Problem details:
Could you find each line of the data below that contains the word "Pineal" and copy those lines?
==*==
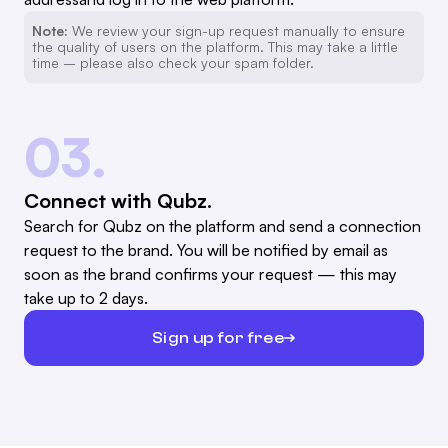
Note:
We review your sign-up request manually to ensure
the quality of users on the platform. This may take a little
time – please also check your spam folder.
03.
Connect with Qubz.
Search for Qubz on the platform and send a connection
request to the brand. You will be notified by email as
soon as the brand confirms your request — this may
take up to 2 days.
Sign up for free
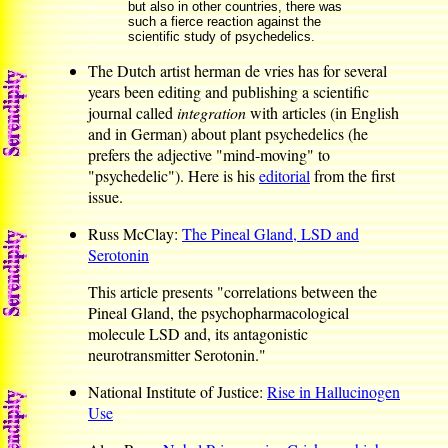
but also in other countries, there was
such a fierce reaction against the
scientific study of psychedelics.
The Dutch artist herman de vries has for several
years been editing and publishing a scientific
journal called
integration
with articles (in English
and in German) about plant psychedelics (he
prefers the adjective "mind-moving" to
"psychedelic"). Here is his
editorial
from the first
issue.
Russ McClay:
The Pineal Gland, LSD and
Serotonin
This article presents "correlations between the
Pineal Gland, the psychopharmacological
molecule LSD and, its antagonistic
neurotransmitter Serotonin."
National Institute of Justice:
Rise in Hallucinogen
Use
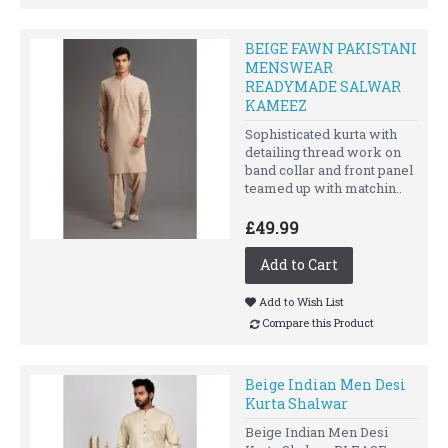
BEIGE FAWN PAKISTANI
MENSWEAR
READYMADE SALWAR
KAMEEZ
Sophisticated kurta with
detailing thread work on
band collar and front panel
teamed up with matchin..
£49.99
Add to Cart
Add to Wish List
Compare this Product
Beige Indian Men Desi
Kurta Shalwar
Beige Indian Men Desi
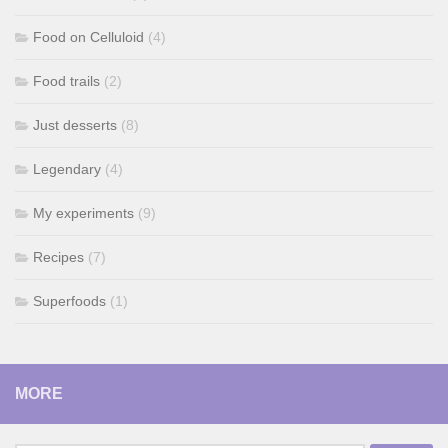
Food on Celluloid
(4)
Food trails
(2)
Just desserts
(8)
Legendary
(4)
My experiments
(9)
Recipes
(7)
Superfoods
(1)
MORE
==*==
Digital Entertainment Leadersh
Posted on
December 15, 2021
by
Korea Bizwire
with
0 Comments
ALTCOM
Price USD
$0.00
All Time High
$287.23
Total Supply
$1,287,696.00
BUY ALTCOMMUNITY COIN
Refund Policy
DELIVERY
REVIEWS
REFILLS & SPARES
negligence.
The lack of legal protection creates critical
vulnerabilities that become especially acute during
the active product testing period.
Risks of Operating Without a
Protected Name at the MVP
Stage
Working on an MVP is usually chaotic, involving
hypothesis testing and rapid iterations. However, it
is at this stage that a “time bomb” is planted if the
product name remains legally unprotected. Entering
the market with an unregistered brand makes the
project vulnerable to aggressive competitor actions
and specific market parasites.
==*==
Solution to the exercise:
The Pineal Gland, LSD and
Pineal Gland, the psychopharmacological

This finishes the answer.